2. Opt for the details of their win to be made public knowledge.
3. Accept the invitation to become a Lottery Councillor – it would not be compulsory!
Initially, to get a good number of councillors the following steps should be taken following the new Lottery Act receiving the Royal Assent. Criminal Records checks should be made on all previous National Lottery and Euro-Millions lottery winners – whether they had opted for anonymity or publicity. The details of those with convictions should not be made public however and their winnings should not be subject to any form of claw-back as this would be retrospective legislation that is not in the British tradition.

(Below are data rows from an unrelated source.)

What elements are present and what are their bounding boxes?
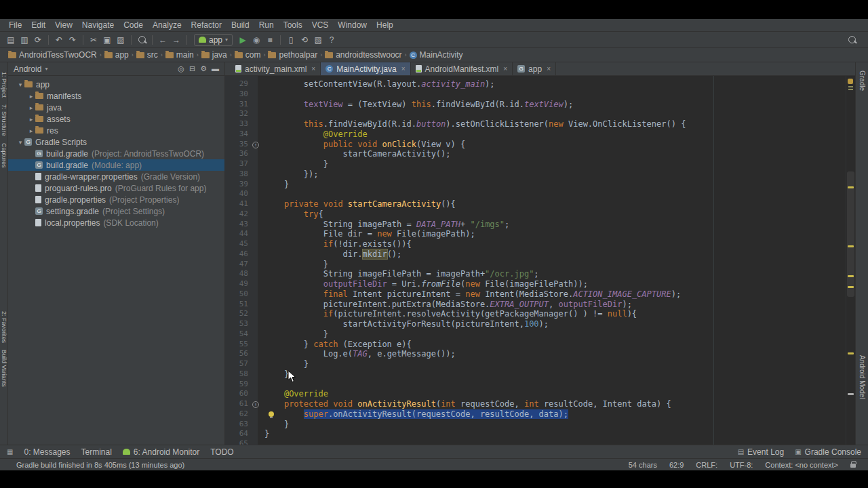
menu-navigate[interactable]: Navigate: [77, 20, 119, 30]
line-text[interactable]: try{: [260, 209, 846, 220]
code-line[interactable]: 49 outputFileDir = Uri.fromFile(new File…: [225, 279, 846, 289]
menu-build[interactable]: Build: [226, 20, 254, 30]
override-gutter-icon[interactable]: ↑: [252, 142, 259, 148]
close-icon[interactable]: ×: [547, 65, 551, 73]
hide-panel-icon[interactable]: ▬: [212, 64, 219, 73]
line-text[interactable]: });: [260, 169, 846, 180]
tree-item-gradle-properties-project-properties[interactable]: gradle.properties(Project Properties): [8, 194, 224, 205]
code-line[interactable]: 50 final Intent pictureIntent = new Inte…: [225, 289, 846, 300]
line-text[interactable]: }: [260, 180, 846, 190]
override-gutter-icon[interactable]: ↑: [252, 401, 259, 408]
status-widget-utf-8[interactable]: UTF-8:: [730, 461, 753, 469]
code-line[interactable]: 53 startActivityForResult(pictureIntent,…: [225, 319, 846, 329]
breadcrumb-src[interactable]: src: [136, 50, 158, 60]
undo-icon[interactable]: ↶: [52, 34, 66, 46]
forward-icon[interactable]: →: [170, 34, 183, 46]
line-text[interactable]: @Override: [260, 389, 846, 399]
tree-item-assets[interactable]: ▸assets: [8, 113, 224, 125]
tool-strip-captures[interactable]: Captures: [1, 143, 7, 168]
line-text[interactable]: super.onActivityResult(requestCode, resu…: [260, 409, 846, 420]
tree-item-gradle-wrapper-properties-gradle-version[interactable]: gradle-wrapper.properties(Gradle Version…: [8, 171, 224, 182]
code-line[interactable]: 62 super.onActivityResult(requestCode, r…: [225, 409, 846, 420]
save-all-icon[interactable]: ▥: [18, 34, 31, 46]
breadcrumb-androidtesstwoocr[interactable]: androidtesstwoocr: [325, 50, 401, 60]
stop-button[interactable]: ■: [263, 34, 277, 46]
line-text[interactable]: startActivityForResult(pictureIntent,100…: [260, 319, 846, 329]
status-message[interactable]: Gradle build finished in 8s 405ms (13 mi…: [16, 461, 184, 469]
inspection-indicator-icon[interactable]: [848, 79, 853, 84]
code-line[interactable]: 36 startCameraActivity();: [225, 149, 846, 159]
line-text[interactable]: outputFileDir = Uri.fromFile(new File(im…: [260, 279, 846, 289]
tree-expand-icon[interactable]: ▾: [16, 81, 24, 88]
code-line[interactable]: 34 @Override: [225, 129, 846, 140]
code-line[interactable]: 29 setContentView(R.layout.activity_main…: [225, 79, 846, 89]
line-text[interactable]: Log.e(TAG, e.getMessage());: [260, 349, 846, 359]
menu-run[interactable]: Run: [254, 20, 279, 30]
search-everywhere-icon[interactable]: [845, 34, 859, 46]
sdk-manager-icon[interactable]: ▧: [311, 34, 325, 46]
status-widget-62-9[interactable]: 62:9: [669, 461, 684, 469]
tool-button-todo[interactable]: TODO: [210, 447, 233, 457]
tree-item-build-gradle-module-app[interactable]: build.gradle(Module: app): [8, 159, 224, 171]
menu-tools[interactable]: Tools: [279, 20, 307, 30]
code-line[interactable]: 45 if(!dir.exists()){: [225, 239, 846, 249]
sync-gradle-icon[interactable]: ⟲: [298, 34, 311, 46]
tool-strip-android-model[interactable]: Android Model: [859, 355, 866, 399]
breadcrumb-pethoalpar[interactable]: pethoalpar: [268, 50, 317, 60]
line-text[interactable]: }: [260, 359, 846, 369]
breadcrumb-androidtesstwoocr[interactable]: AndroidTessTwoOCR: [8, 50, 97, 60]
run-configuration-selector[interactable]: app▾: [194, 34, 233, 46]
line-text[interactable]: startCameraActivity();: [260, 149, 846, 159]
stripe-mark[interactable]: [848, 245, 854, 247]
line-text[interactable]: @Override: [260, 129, 846, 140]
code-line[interactable]: 51 pictureIntent.putExtra(MediaStore.EXT…: [225, 300, 846, 310]
close-icon[interactable]: ×: [503, 65, 507, 73]
menu-file[interactable]: File: [4, 20, 26, 30]
line-text[interactable]: } catch (Exception e){: [260, 340, 846, 350]
tool-strip-build-variants[interactable]: Build Variants: [1, 350, 7, 387]
intention-bulb-icon[interactable]: [269, 411, 274, 417]
tree-expand-icon[interactable]: ▸: [27, 104, 35, 111]
line-text[interactable]: File dir = new File(imagePath);: [260, 229, 846, 239]
tool-button-toolwindow-switcher-icon[interactable]: ▦: [7, 448, 13, 455]
code-line[interactable]: 64}: [225, 429, 846, 439]
line-text[interactable]: String imageFilePath = imagePath+"/ocr.j…: [260, 269, 846, 279]
line-text[interactable]: [260, 189, 846, 199]
close-icon[interactable]: ×: [311, 65, 315, 73]
code-line[interactable]: 48 String imageFilePath = imagePath+"/oc…: [225, 269, 846, 279]
back-icon[interactable]: ←: [156, 34, 170, 46]
tab-app[interactable]: app×: [513, 62, 556, 75]
line-text[interactable]: dir.mkdir();: [260, 249, 846, 260]
menu-analyze[interactable]: Analyze: [148, 20, 186, 30]
tree-expand-icon[interactable]: ▾: [16, 139, 24, 146]
collapse-all-icon[interactable]: ⊟: [189, 64, 195, 73]
code-editor[interactable]: 29 setContentView(R.layout.activity_main…: [225, 76, 846, 445]
project-view-selector[interactable]: Android: [14, 64, 41, 74]
tree-item-manifests[interactable]: ▸manifests: [8, 90, 224, 102]
tree-expand-icon[interactable]: ▸: [27, 116, 35, 123]
line-text[interactable]: [260, 380, 846, 390]
code-line[interactable]: 60 @Override: [225, 389, 846, 399]
line-text[interactable]: String imagePath = DATA_PATH+ "/imgs";: [260, 220, 846, 230]
lock-icon[interactable]: [850, 464, 856, 468]
breadcrumb-main[interactable]: main: [165, 50, 194, 60]
line-text[interactable]: }: [260, 429, 846, 439]
redo-icon[interactable]: ↷: [66, 34, 79, 46]
code-line[interactable]: 37 }: [225, 159, 846, 169]
breadcrumb-com[interactable]: com: [235, 50, 261, 60]
tree-expand-icon[interactable]: ▸: [27, 127, 35, 134]
tool-strip-7-structure[interactable]: 7: Structure: [1, 104, 7, 136]
code-line[interactable]: 31 textView = (TextView) this.findViewBy…: [225, 100, 846, 110]
stripe-mark[interactable]: [848, 393, 854, 395]
settings-gear-icon[interactable]: ⚙: [200, 64, 207, 73]
stripe-mark[interactable]: [848, 286, 854, 288]
menu-view[interactable]: View: [50, 20, 77, 30]
debug-button[interactable]: ◉: [250, 34, 263, 46]
menu-window[interactable]: Window: [333, 20, 372, 30]
code-line[interactable]: 30: [225, 89, 846, 100]
line-text[interactable]: }: [260, 369, 846, 380]
code-line[interactable]: 58 }: [225, 369, 846, 380]
locate-file-icon[interactable]: ◎: [178, 64, 184, 73]
line-text[interactable]: if(!dir.exists()){: [260, 239, 846, 249]
code-line[interactable]: 39 }: [225, 180, 846, 190]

Those previous winners found to have no criminal convictions would be invited to become Lottery Councillors. Those jackpot winners who had opted for anonymity however would have to make public in a formalised setting their status as lottery winners.
The new Lottery Act would impose a statutory duty on the Lottery Council and inter-alia the Lottery Councillors to make grants only to registered charities in the U.K.
The Lottery Councillors would not be paid but would receive modest travelling expenses.
And Finally: the British Gazette would now wish to advise its readers about actually playing the lottery. Many will e familiar with the phrase, “You’ve got to be in it to win it!”
This is true. Ones chances of winning the lottery are zero if you do not buy a lottery ticket. Oxbridge Masters degrees in mathematics and/or logic are not required to understand this! However many members of the British Public have a mistaken view about statistics.
The odds of winning the National Lottery are 13,984,816 to 1. You have a greater chance of being killed by lightning at 60,000 to 1, being eaten by a shark at 3,700,000 to 1 or being killed in a plane crash at 10,500,000 to 1.
The EuroMillions jackpot is even less attractive, with odds of 76,275,360 to 1.
A mistake many people make is to believe that if their chances of winning the lottery jackpot are 13,984,816 to 1 in respect of the National Lottery each Wednesday and Saturday and that their chances of winning the EuroMillions jackpot each Friday are 76,275,360 to 1, then their chances can be improved by buying more than one lottery ticket. Many mistaken believe that they improve their odds of winning from 13,984,816 to 1 to 6,992,408 to 1 in the case of the National Lottery draw and from 76,275,360 to 38,137,680 to 1 in the case of the EuroMillions draw buy buying two tickets for each draw.
This is NOT the case. If you buy two tickets each ticket will have exactly the same odds of winning – whatever set of numbers are chosen. Your combined odds of winning are improved however but only by a factor of 1. That means in the case of the National Lottery your chances of winning have improved from 13,984,816 to 1 to 13,984,815 to 1 and from 76,275,360 to 1 to 76,275,359 to 1 in the case of the EuroMillions draw.
This means that for doubling your stake you have acheived the most minute improvement in your chances of winning the jackpot.
Remember that Henry Fielding (the author and playwright) wrote the following in 1732:
A Lottery is a Taxation,
Upon all the Fools in Creation;
And Heav’n be prais’d,
It is easily rais’d,
Credulity’s always in Fashion;
For, Folly’s a Fund,
Will never lose Ground;
While Fools are so rife in the Nation.
I dislike any spawning of yet another quango. I like the “KIS” principle (Keep It Simple)
If the winner is a criminal, over some agreed level of criminality, then surely we should simply roll the prize over?
Mind you, I doubt the new legislatory body (Europe) would allow any of the above sound system.